O sociólogo Marcelo Steponkevicius comenta sobre esse desafio social. “A meu ver, grande parte da sociedade não frequenta museus e teatros, pois não tem dinheiro mesmo ou não tem consciência de que a cultura é algo que o povo também produz, seus antepassados produziram. Muitas vezes também não vão porque encontram arquiteturas requintadas, pessoas “chics” exibindo roupas caras e da moda, falando um português requintado… ou seja querendo mostrar a sua classe social privilegiada”.
Uma outra pesquisa do IPEA analisa o número de estabelecimentos culturais, entre eles bibliotecas, teatros, centros comunitários, entre outros, em diferentes Estados. Os que mais apresentam estabelecimentos são Tocantins, com uma média de 24 para cada 100 mil habitantes, e o Piauí com uma média de 14,3 estabelecimentos para cada 100 habitantes. “Em números absolutos o estado [do Tocantins] não é tão representativo, mas dado o tamanho da população, a média do Estado é alta.
Já os estados do Sudeste, principalmente São Paulo e Rio de Janeiro, estão entre os estados com a menor média de estabelecimentos culturais para cada 100 mil habitantes. O Distrito Federal ocupa a pior média, com 1,1 estabelecimento para cada 100 mil habitantes.
A lacuna existente ao pleno acesso a esses centros culturais está ligada à educação, quando a escola e a família influenciam as crianças e os jovens a frequentarem esses espaços.

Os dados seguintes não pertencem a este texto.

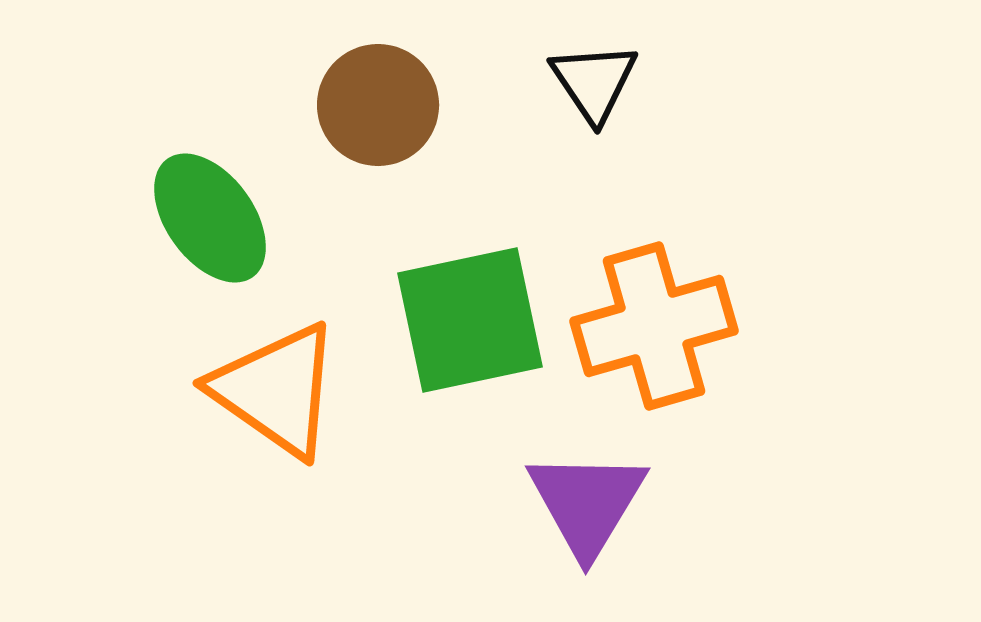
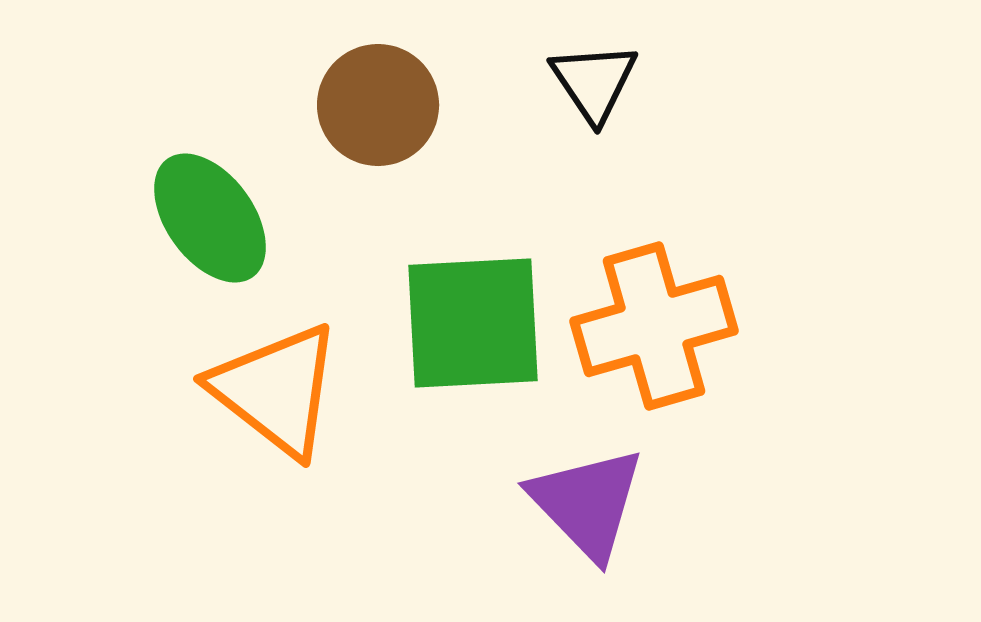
green square: moved 3 px right, 3 px down; rotated 9 degrees clockwise
orange triangle: rotated 3 degrees clockwise
purple triangle: rotated 15 degrees counterclockwise
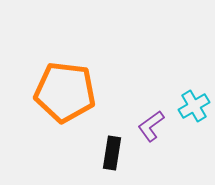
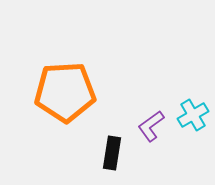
orange pentagon: rotated 10 degrees counterclockwise
cyan cross: moved 1 px left, 9 px down
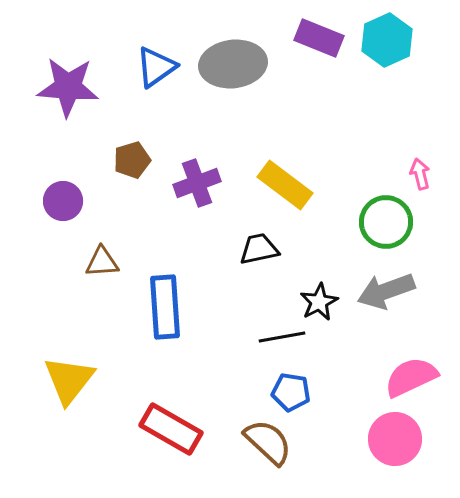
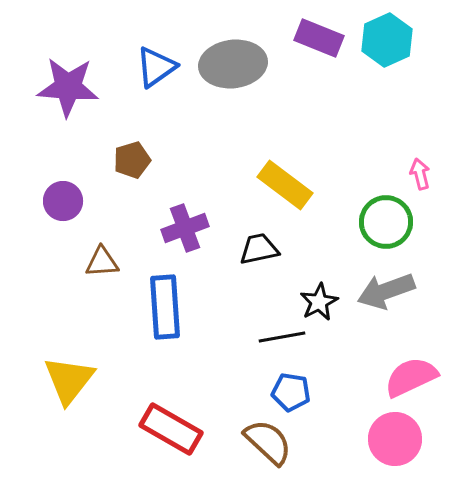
purple cross: moved 12 px left, 45 px down
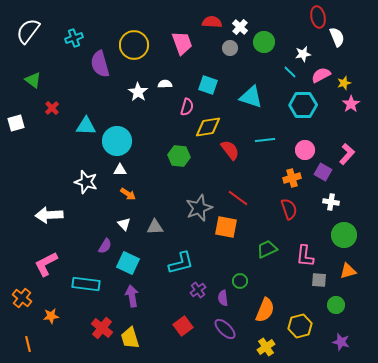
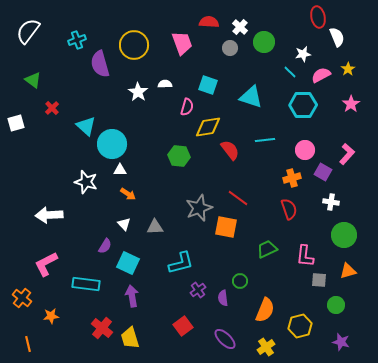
red semicircle at (212, 22): moved 3 px left
cyan cross at (74, 38): moved 3 px right, 2 px down
yellow star at (344, 83): moved 4 px right, 14 px up; rotated 16 degrees counterclockwise
cyan triangle at (86, 126): rotated 40 degrees clockwise
cyan circle at (117, 141): moved 5 px left, 3 px down
purple ellipse at (225, 329): moved 10 px down
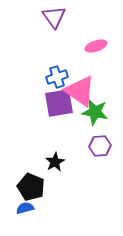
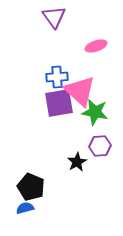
blue cross: rotated 15 degrees clockwise
pink triangle: rotated 8 degrees clockwise
black star: moved 22 px right
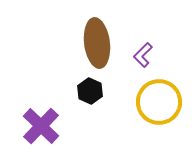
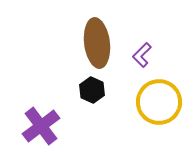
purple L-shape: moved 1 px left
black hexagon: moved 2 px right, 1 px up
purple cross: rotated 9 degrees clockwise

Como comenta a socióloga Mércia Alcinda, “ O acesso à cultura deveria ser algo espontâneo, já que ela é uma produção da sociedade. No entanto, o acesso a esses espaços culturais, como museus, teatro, cinema e shows, requer incentivos governamentais e a partir do maior acesso à educação também, cria-se cidadãos mais interessados na própria cultura”.
As barreiras que impedem que a sociedade tenha pleno acesso à cultura, assim como visa o artigo 215, são rígidas e consolidadas historicamente e levarão um longo tempo para que não existam mais. Dessa forma, Steponkevivius conclui que "no dia em que a cultura se democratizar no país, os locais e preços forem mais acessíveis e a distribuição de renda também acontecer, aí o povo aparecerá e participará, inclusive mais nos eventos”.